Investigation of Bulk In-Cylinder Stratification with Split Intake Runners

The mixing between the flows introduced through different intake valves of a four-valve engine was investigated optically. Each valve was fed from a different intake system, and the relative sensitivity to different flow parameters (manipulated with the goal of enhancing the bulk in-cylinder stratification) was investigated. Flow manipulation was achieved in three primary ways: modifying the intake runner geometry upstream of the head, introducing flow-directing baffles into the intake port, and attaching flow break-down screens to the intake valves. The relative merits of each flow manipulation method was evaluated using planar laser-induced fluorescence (PLIF) of 3-pentanone, which was introduced to the engine through only one intake valve.
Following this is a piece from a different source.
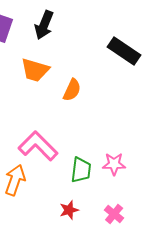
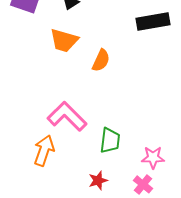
black rectangle: (124, 51) -> (153, 21), turned -44
pink star: (114, 164) -> (153, 157), moved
Images were acquired from 315° bTDC through 45° bTDC, and the level of in-cylinder stratification was evaluated on an ensemble and cycle-to-cycle basis using a novel column-based probability distribution function (PDF) contour plot. Results showed that geometric variations of the intake runner upstream of the head had little to no effect on the bulk in-cylinder stratification, whereas flow manipulation within the intake ports and at the intake valves could have a significant effect. The highest degree of bulk in-cylinder stratification (measured 45° bTDC) was produced with intake baffles that directed the intake stream towards the top portion of the intake valves, nearest to the peak of the pent-roof, seemingly a result of increased in-cylinder tumble.